EXCERPTED DATA Block Start
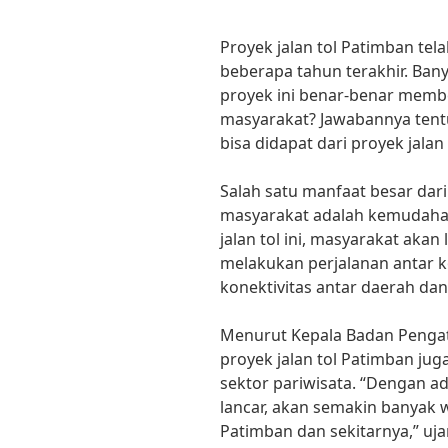
Proyek jalan tol Patimban tel
beberapa tahun terakhir. Ban
proyek ini benar-benar memb
masyarakat? Jawabannya tentu
bisa didapat dari proyek jalan 
Salah satu manfaat besar dari
masyarakat adalah kemudahan
jalan tol ini, masyarakat aka
melakukan perjalanan antar k
konektivitas antar daerah 
Menurut Kepala Badan Pengatur
proyek jalan tol Patimban ju
sektor pariwisata. “Dengan ad
lancar, akan semakin banyak 
Patimban dan sekitarnya,” uja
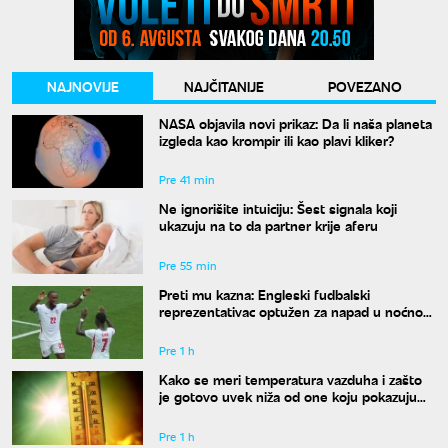
NAJNOVIJE
NAJČITANIJE
POVEZANO
NASA objavila novi prikaz: Da li naša planeta
izgleda kao krompir ili kao plavi kliker?
Pre 41 min
Ne ignorišite intuiciju: Šest signala koji
ukazuju na to da partner krije aferu
Pre 55 min
Preti mu kazna: Engleski fudbalski
reprezentativac optužen za napad u noćnom
klubu
Pre 1 h
Kako se meri temperatura vazduha i zašto
je gotovo uvek niža od one koju pokazuju
naši termometri
Pre 1 h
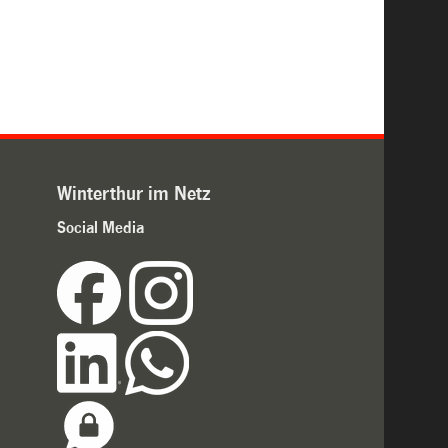
Winterthur im Netz
Social Media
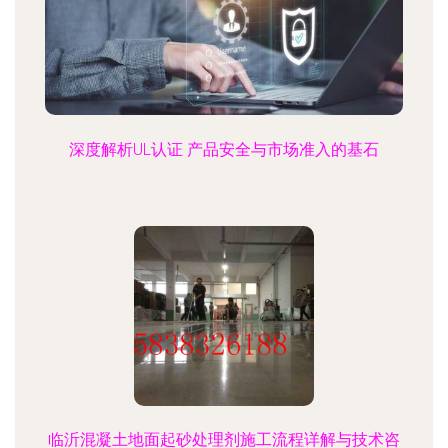
深度解析UL认证 产品安全与市场准入的基石
临沂混凝土地面起砂处理剂施工流程详解与技术咨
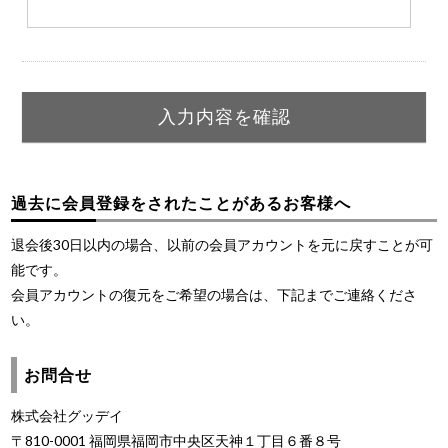
過去に会員登録をされたことがあるお客様へ
退会後30日以内の場合、以前の会員アカウントを元に戻すことが可
能です。
会員アカウントの復元をご希望の場合は、下記までご連絡くださ
い。
お問合せ
株式会社グッデイ
〒810-0001 福岡県福岡市中央区天神１丁目６番８号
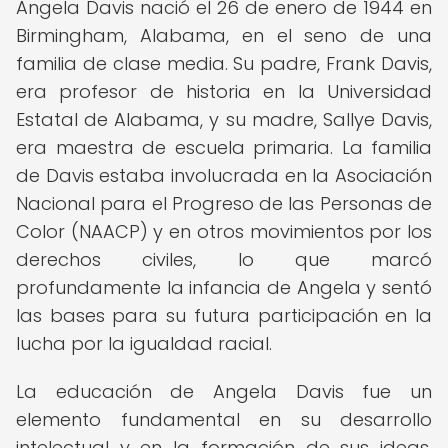
Angela Davis nació el 26 de enero de 1944 en
Birmingham, Alabama, en el seno de una
familia de clase media. Su padre, Frank Davis,
era profesor de historia en la Universidad
Estatal de Alabama, y su madre, Sallye Davis,
era maestra de escuela primaria. La familia
de Davis estaba involucrada en la Asociación
Nacional para el Progreso de las Personas de
Color (NAACP) y en otros movimientos por los
derechos civiles, lo que marcó
profundamente la infancia de Angela y sentó
las bases para su futura participación en la
lucha por la igualdad racial.
La educación de Angela Davis fue un
elemento fundamental en su desarrollo
intelectual y en la formación de sus ideas.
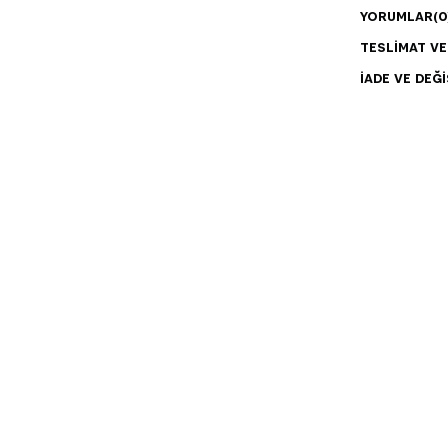
YORUMLAR
(0
TESLIMAT V
İADE VE DEĞI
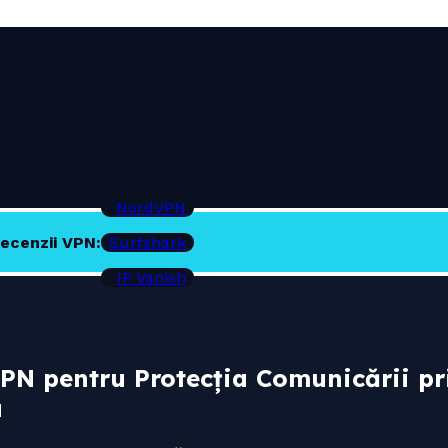
NordVPN
ecenzii VPN:
Surfshark
IP Vanish
VPN pentru Protecția Comunicării p
a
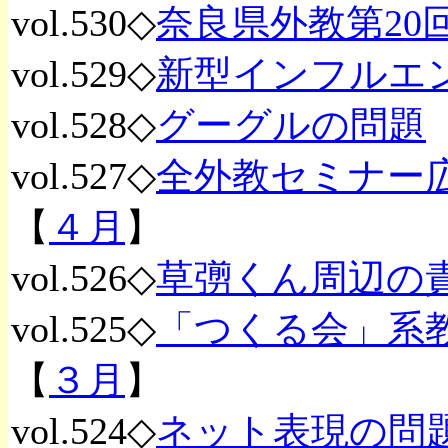
vol.530◇
奈良県外教第20
vol.529◇
新型インフルエ
vol.528◇
グーグルの問題
vol.527◇
全外教セミナー
【
４月
】
vol.526◇
草彅くん周辺の
vol.525◇
「つくる会」系
【
３月
】
vol.524◇
ネット表現の問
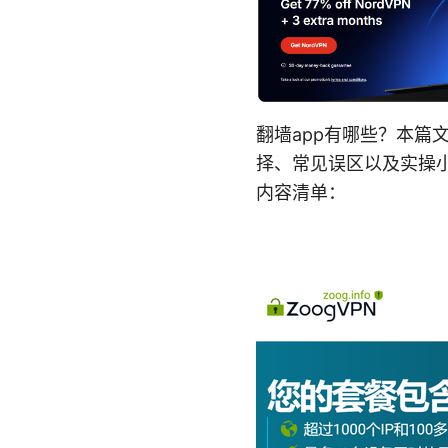
翻墙app有哪些？本篇
择、常见误区以及实操
内容清单：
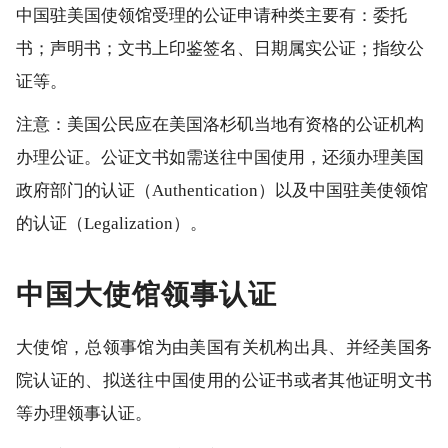
中国驻美国使领馆受理的公证申请种类主要有：委托
书；声明书；文书上印鉴签名、日期属实公证；指纹公
证等。
注意：美国公民应在美国洛杉矶当地有资格的公证机构
办理公证。公证文书如需送往中国使用，还须办理美国
政府部门的认证（Authentication）以及中国驻美使领馆
的认证（Legalization）。
中国大使馆领事认证
大使馆，总领事馆为由美国有关机构出具、并经美国务
院认证的、拟送往中国使用的公证书或者其他证明文书
等办理领事认证。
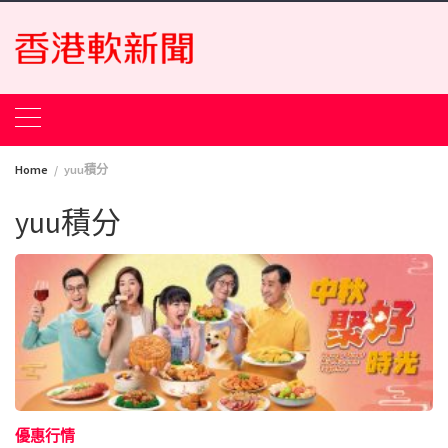
Skip
to
content
Home
yuu積分
yuu積分
優惠行情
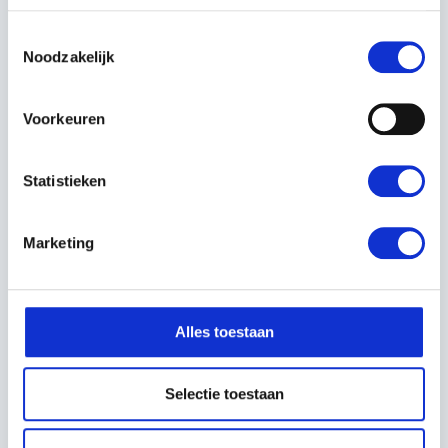
BORSTELSET
Toestemmingsselectie
€79,99
€349,00
Noodzakelijk
Incl. BTW
Incl. BTW
Voorkeuren
Statistieken
Marketing
Alles toestaan
HUSQVARNA
MECLEAN AQUAJET
OPPERVLAKTEREINIGER
200/11
Selectie toestaan
SC 300
HOGEDRUKREINIGER
€1.777,49
€59,99
€1.499,19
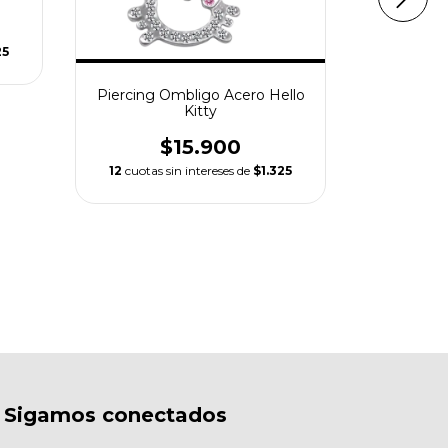
Piercin
25
6
cuotas 
Piercing Ombligo Acero Hello
Kitty
$15.900
12
cuotas sin intereses de
$1.325
Sigamos conectados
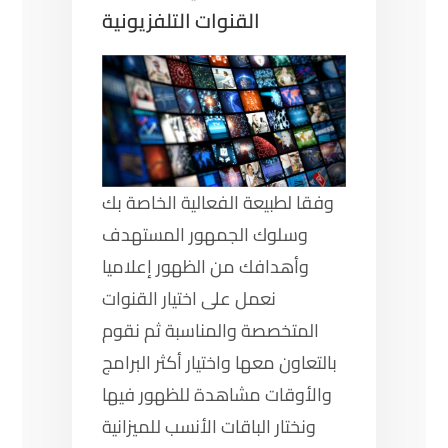
القنوات التلفزيونية
وفقا لطبيعة الفعالية الخاصة بك
وسلوك الجمهور المستهدف
وأهدافك من الظهور إعلاميا
نعمل على اختيار القنوات
المتخصصة والمناسبة ثم نقوم
بالتعاون معها واختيار أكثر البرامج
والأوقات مشاهدة للظهور فيها
ونختار الباقات الأنسب للميزانية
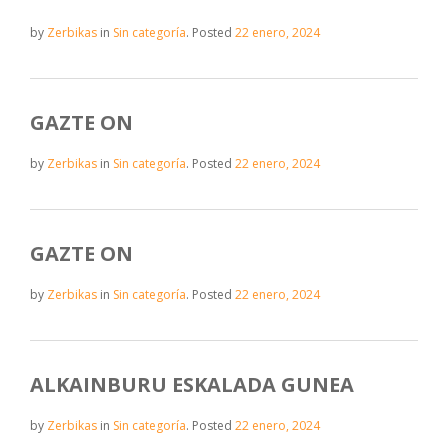
by
Zerbikas
in
Sin categoría
.
Posted
22 enero, 2024
GAZTE ON
by
Zerbikas
in
Sin categoría
.
Posted
22 enero, 2024
GAZTE ON
by
Zerbikas
in
Sin categoría
.
Posted
22 enero, 2024
ALKAINBURU ESKALADA GUNEA
by
Zerbikas
in
Sin categoría
.
Posted
22 enero, 2024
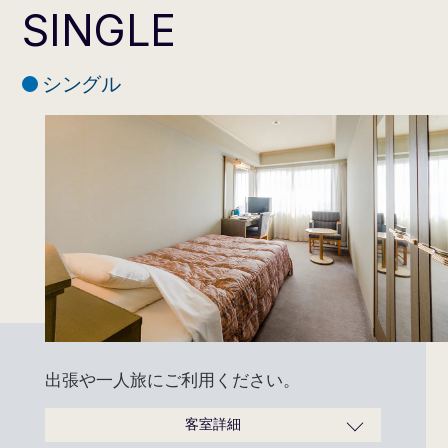
SINGLE
シングル
出張や一人旅にご利用ください。
客室詳細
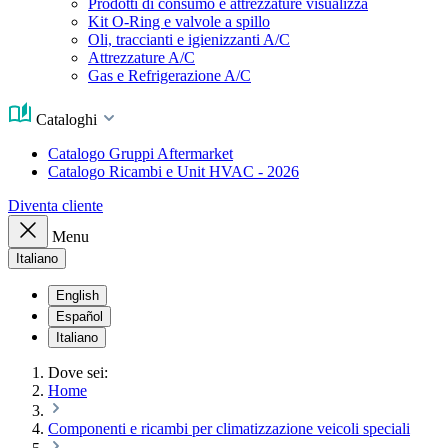
Prodotti di consumo e attrezzature visualizza
Kit O-Ring e valvole a spillo
Oli, traccianti e igienizzanti A/C
Attrezzature A/C
Gas e Refrigerazione A/C
Cataloghi
Catalogo Gruppi Aftermarket
Catalogo Ricambi e Unit HVAC - 2026
Diventa cliente
Menu
Italiano
English
Español
Italiano
Dove sei:
Home
Componenti e ricambi per climatizzazione veicoli speciali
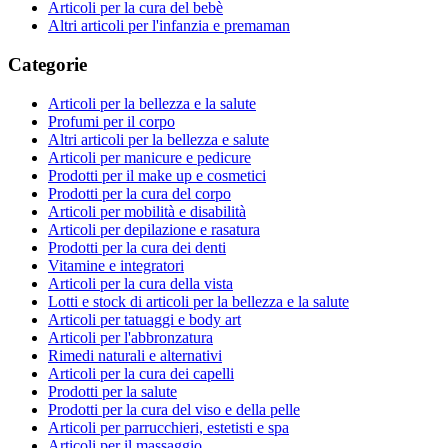
Articoli per la cura del bebè
Altri articoli per l'infanzia e premaman
Categorie
Articoli per la bellezza e la salute
Profumi per il corpo
Altri articoli per la bellezza e salute
Articoli per manicure e pedicure
Prodotti per il make up e cosmetici
Prodotti per la cura del corpo
Articoli per mobilità e disabilità
Articoli per depilazione e rasatura
Prodotti per la cura dei denti
Vitamine e integratori
Articoli per la cura della vista
Lotti e stock di articoli per la bellezza e la salute
Articoli per tatuaggi e body art
Articoli per l'abbronzatura
Rimedi naturali e alternativi
Articoli per la cura dei capelli
Prodotti per la salute
Prodotti per la cura del viso e della pelle
Articoli per parrucchieri, estetisti e spa
Articoli per il massaggio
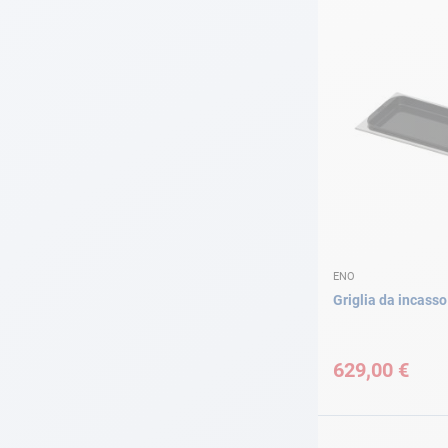
ENO
Griglia da incass
629,00 €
EXCERPTED DATA Block End
**ACTION ITEM:** The line containing "Birmingham, Alabama, en el seno de una" marks the end; please output exactly the lines of the listing above from its first line through that line, without pictures.

**OUTPUT:**
Proyek jalan tol Patimban tel
beberapa tahun terakhir. Ban
proyek ini benar-benar memb
masyarakat? Jawabannya tentu
bisa didapat dari proyek jalan 
Salah satu manfaat besar dari
masyarakat adalah kemudahan
jalan tol ini, masyarakat aka
melakukan perjalanan antar k
konektivitas antar daerah 
Menurut Kepala Badan Pengatur
proyek jalan tol Patimban ju
sektor pariwisata. “Dengan ad
lancar, akan semakin banyak 
Patimban dan sekitarnya,” uja
NAJNOVIJE
NAJČITANIJE
POVEZANO
NASA objavila novi prikaz: Da li naša planeta
izgleda kao krompir ili kao plavi kliker?
Pre 41 min
Ne ignorišite intuiciju: Šest signala koji
ukazuju na to da partner krije aferu
Pre 55 min
Preti mu kazna: Engleski fudbalski
reprezentativac optužen za napad u noćnom
klubu
Pre 1 h
Kako se meri temperatura vazduha i zašto
je gotovo uvek niža od one koju pokazuju
naši termometri
Pre 1 h
Winterthur im Netz
Social Media
深度解析UL认证 产品安全与市场准入的基石
临沂混凝土地面起砂处理剂施工流程详解与技术咨
過去に会員登録をされたことがあるお客様へ
退会後30日以内の場合、以前の会員アカウントを元に戻すことが可
能です。
会員アカウントの復元をご希望の場合は、下記までご連絡くださ
い。
お問合せ
株式会社グッデイ
〒810-0001 福岡県福岡市中央区天神１丁目６番８号
Angela Davis nació el 26 de enero de 1944 en
Birmingham, Alabama, en el seno de una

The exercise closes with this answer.